START DATA TO USE

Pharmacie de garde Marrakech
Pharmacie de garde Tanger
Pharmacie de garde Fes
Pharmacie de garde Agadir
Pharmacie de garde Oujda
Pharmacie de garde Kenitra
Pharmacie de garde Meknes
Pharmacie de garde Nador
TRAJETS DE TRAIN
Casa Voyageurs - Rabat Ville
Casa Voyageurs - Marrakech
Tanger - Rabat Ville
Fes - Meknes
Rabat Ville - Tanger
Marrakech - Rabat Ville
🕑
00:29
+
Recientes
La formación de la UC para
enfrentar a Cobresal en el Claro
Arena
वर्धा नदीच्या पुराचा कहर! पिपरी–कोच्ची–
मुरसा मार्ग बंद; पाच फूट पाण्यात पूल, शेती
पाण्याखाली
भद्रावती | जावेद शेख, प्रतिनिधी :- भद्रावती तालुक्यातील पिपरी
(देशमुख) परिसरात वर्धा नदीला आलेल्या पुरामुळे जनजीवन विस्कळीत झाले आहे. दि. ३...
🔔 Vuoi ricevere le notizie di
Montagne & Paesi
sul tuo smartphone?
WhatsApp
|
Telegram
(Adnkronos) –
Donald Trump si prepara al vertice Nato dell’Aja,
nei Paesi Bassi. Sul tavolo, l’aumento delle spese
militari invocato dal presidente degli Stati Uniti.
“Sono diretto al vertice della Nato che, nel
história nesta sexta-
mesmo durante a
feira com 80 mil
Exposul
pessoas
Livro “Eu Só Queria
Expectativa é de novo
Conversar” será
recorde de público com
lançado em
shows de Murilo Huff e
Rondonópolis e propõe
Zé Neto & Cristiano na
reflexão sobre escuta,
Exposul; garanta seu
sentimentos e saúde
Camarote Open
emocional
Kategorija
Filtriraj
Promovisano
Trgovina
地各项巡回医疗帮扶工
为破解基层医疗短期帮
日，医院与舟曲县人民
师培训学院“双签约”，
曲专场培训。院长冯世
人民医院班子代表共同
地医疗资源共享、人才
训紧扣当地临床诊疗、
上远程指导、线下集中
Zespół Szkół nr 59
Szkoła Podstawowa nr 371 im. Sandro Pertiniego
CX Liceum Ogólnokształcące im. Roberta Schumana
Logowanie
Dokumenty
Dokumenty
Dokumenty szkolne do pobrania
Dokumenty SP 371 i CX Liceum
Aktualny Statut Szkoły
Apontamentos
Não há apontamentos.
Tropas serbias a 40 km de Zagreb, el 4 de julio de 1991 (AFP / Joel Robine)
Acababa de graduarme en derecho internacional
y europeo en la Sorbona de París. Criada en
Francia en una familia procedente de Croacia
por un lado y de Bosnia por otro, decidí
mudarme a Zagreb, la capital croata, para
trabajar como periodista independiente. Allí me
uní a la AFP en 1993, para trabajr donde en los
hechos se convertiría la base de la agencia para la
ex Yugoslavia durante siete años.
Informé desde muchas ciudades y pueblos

END DATA TO USE

■ DIRECTIONS FOR THIS TASK ■
Reproduce only the lines above spanning from the line containing "वर्धा नदीच्या पुराचा कहर! पिपरी–कोच्ची–" through the line containing "Zé Neto & Cristiano na", word for word.

■ RESPONSE ■
वर्धा नदीच्या पुराचा कहर! पिपरी–कोच्ची–
मुरसा मार्ग बंद; पाच फूट पाण्यात पूल, शेती
पाण्याखाली
भद्रावती | जावेद शेख, प्रतिनिधी :- भद्रावती तालुक्यातील पिपरी
(देशमुख) परिसरात वर्धा नदीला आलेल्या पुरामुळे जनजीवन विस्कळीत झाले आहे. दि. ३...
🔔 Vuoi ricevere le notizie di
Montagne & Paesi
sul tuo smartphone?
WhatsApp
|
Telegram
(Adnkronos) –
Donald Trump si prepara al vertice Nato dell’Aja,
nei Paesi Bassi. Sul tavolo, l’aumento delle spese
militari invocato dal presidente degli Stati Uniti.
“Sono diretto al vertice della Nato che, nel
história nesta sexta-
mesmo durante a
feira com 80 mil
Exposul
pessoas
Livro “Eu Só Queria
Expectativa é de novo
Conversar” será
recorde de público com
lançado em
shows de Murilo Huff e
Rondonópolis e propõe
Zé Neto & Cristiano na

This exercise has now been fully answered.